The government response to the issue has grown in turn. Both local and federal agencies have stepped up enforcement of laws targeting organized retail crime, and lawmakers are proposing and passing more measures that stiffen penalties for theft offenses.

HSI initiated 59 cases against organized theft groups in fiscal 2021, resulting in 55 indictments and 61 arrests, the agency said.

By the end of fiscal 2023, cases had more than tripled, to 199. Indictments spiked more than fivefold to 284, while arrests soared to 386, more than six times the number in 2021.

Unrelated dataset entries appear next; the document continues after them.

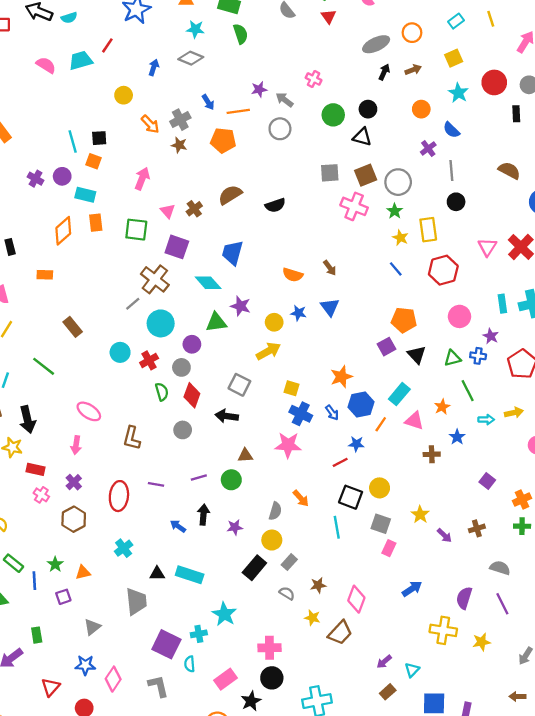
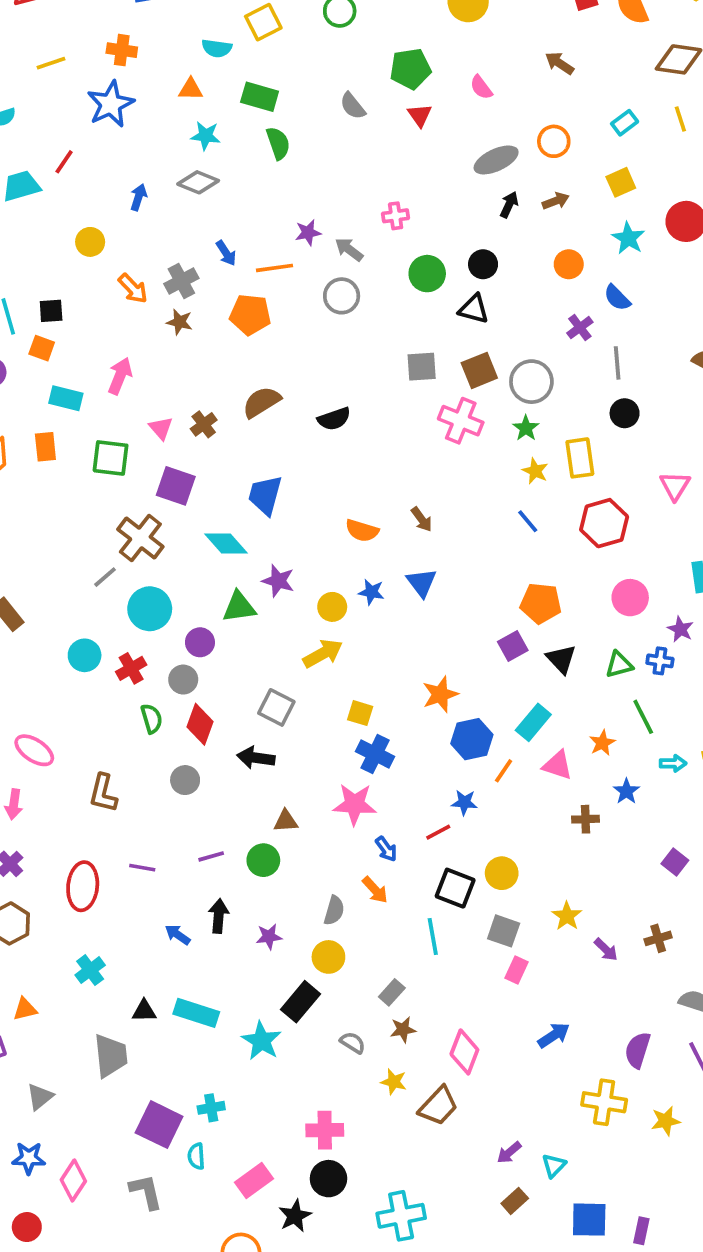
pink cross: (314, 79) -> (396, 216), turned -35
cyan rectangle: (85, 195) -> (66, 398), moved
blue arrow: (332, 413) -> (386, 849), moved
gray rectangle: (289, 562) -> (392, 992), moved
cyan star: (224, 614) -> (261, 1041), moved

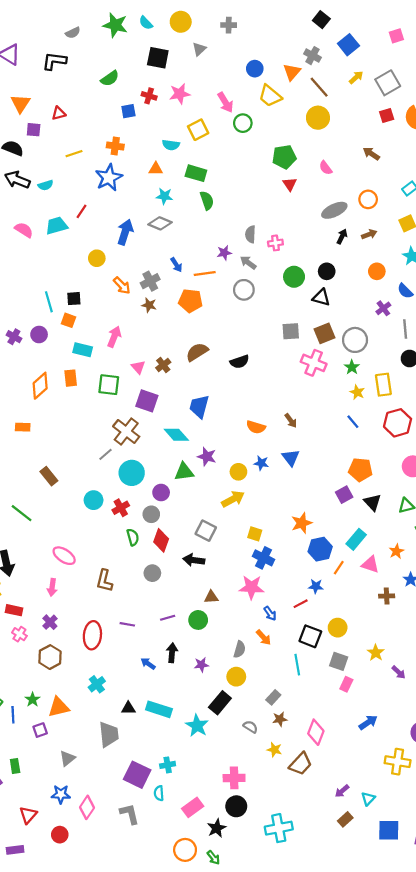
gray semicircle: (353, 106) -> (250, 234), moved, turned 42
blue arrow: (139, 197) -> (125, 232), size x1.6
orange triangle: (25, 1009) -> (59, 707), size x1.5

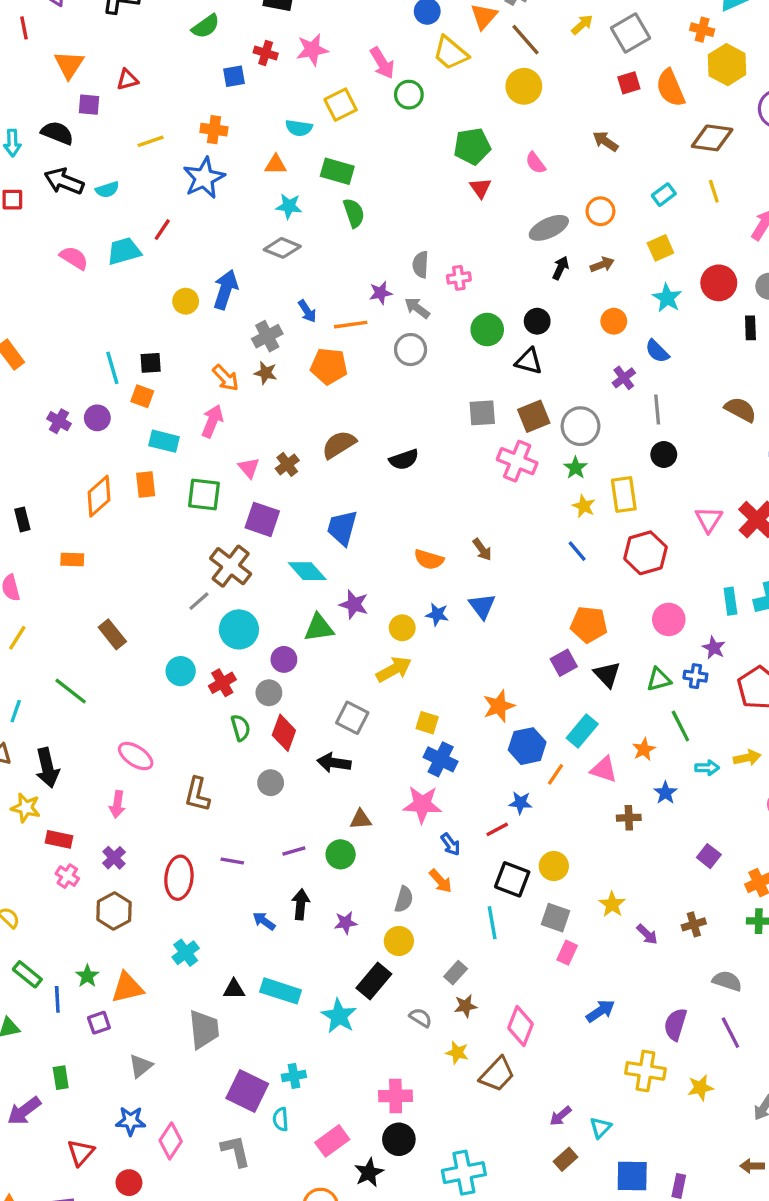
blue arrow: (125, 232) -> (226, 290), moved
orange arrow: (122, 285) -> (226, 378), moved

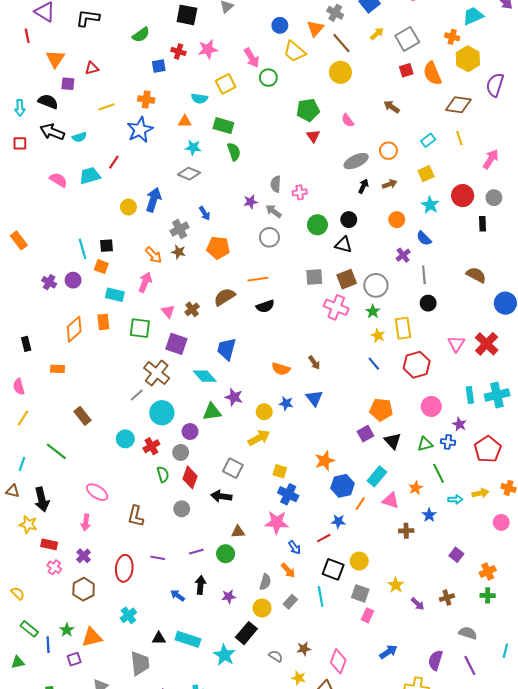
orange line: (351, 325) -> (258, 279), moved
gray rectangle: (456, 973) -> (290, 602), moved

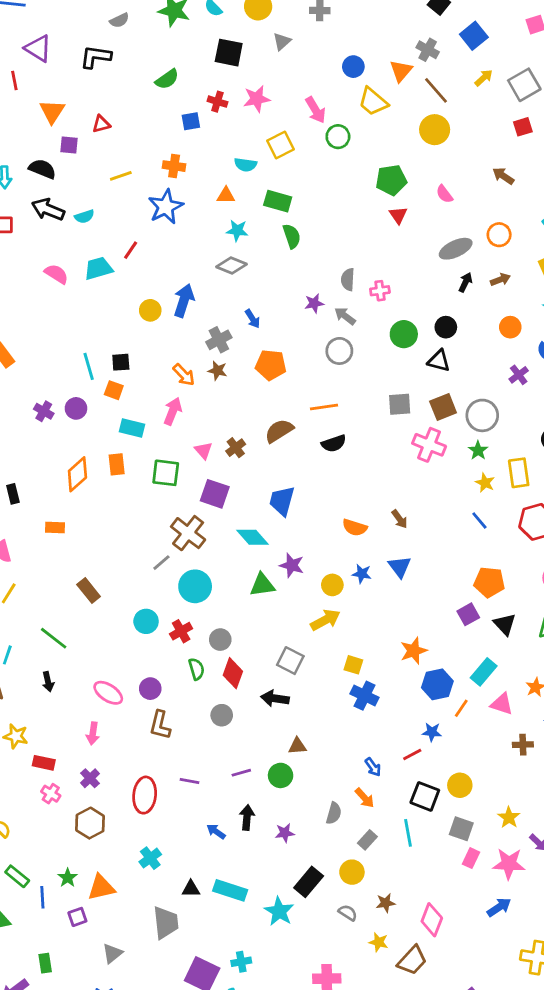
purple circle: (190, 432) -> (150, 689), moved
black arrow: (42, 499) -> (48, 682), moved, size x0.6
pink star: (277, 522) -> (509, 864), moved
yellow circle: (262, 608) -> (352, 872), moved

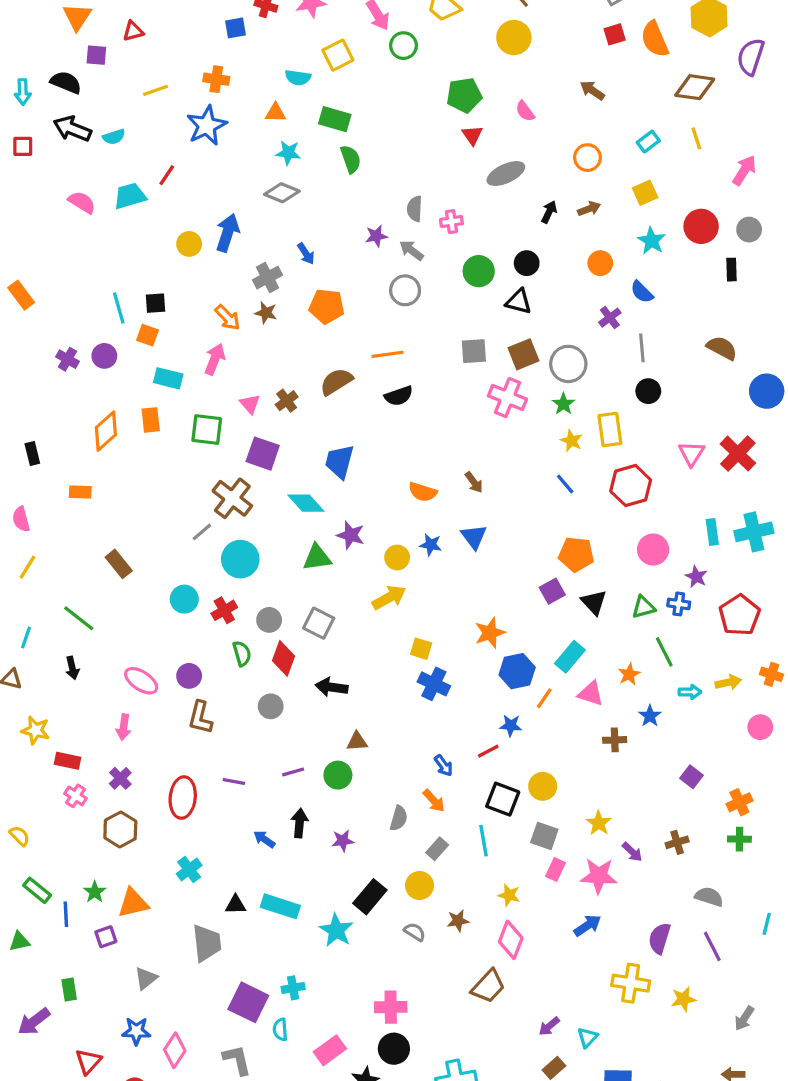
gray ellipse: (456, 249) -> (506, 174), moved
gray square: (290, 661) -> (319, 623), moved
yellow star: (379, 942) -> (509, 895), moved

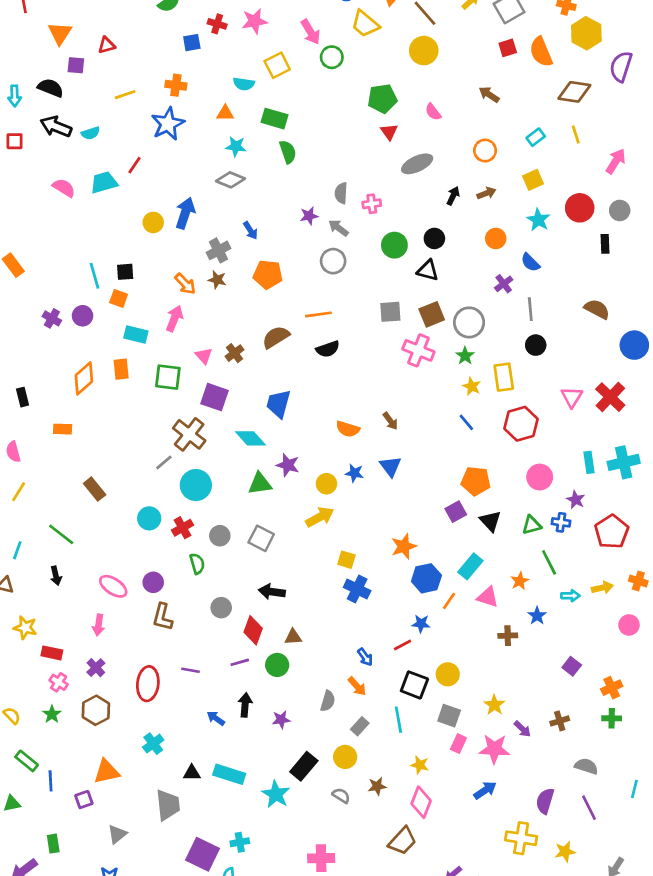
red diamond: (283, 658) -> (253, 630), moved
green star: (95, 892) -> (52, 714), moved

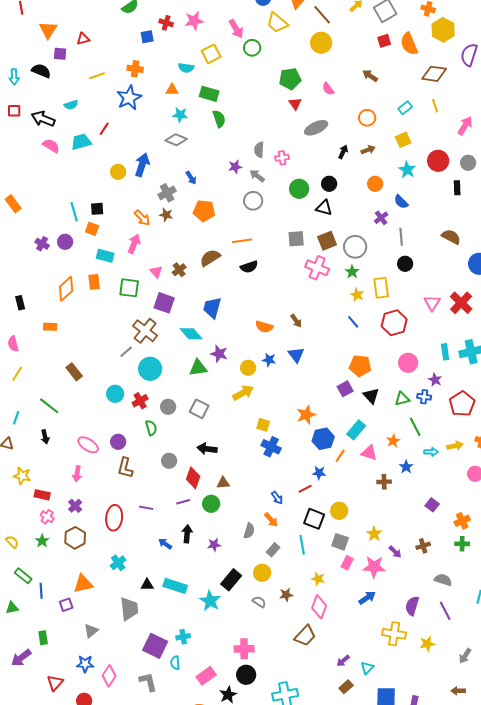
black arrow: (56, 127) -> (43, 119), moved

California Highway Patrol, which runs one of the most active retail crime task forces in the country, reports it made 170% more arrests for organized theft offenses in 2023 than it did in 2022.

It’s not clear whether organized theft offenses increased in that time or officials ramped up enforcement as the issue got more public attention and the retail industry’s lobbying engine pressed them to make it a priority.

CNBC embedded with teams from HSI and California Highway Patrol to witness four organized retail crime operations for this investigation. The probe is also based on more than a dozen interviews with law enforcement officers, retail leaders and customers, along with records, including court filings, company reports and property records.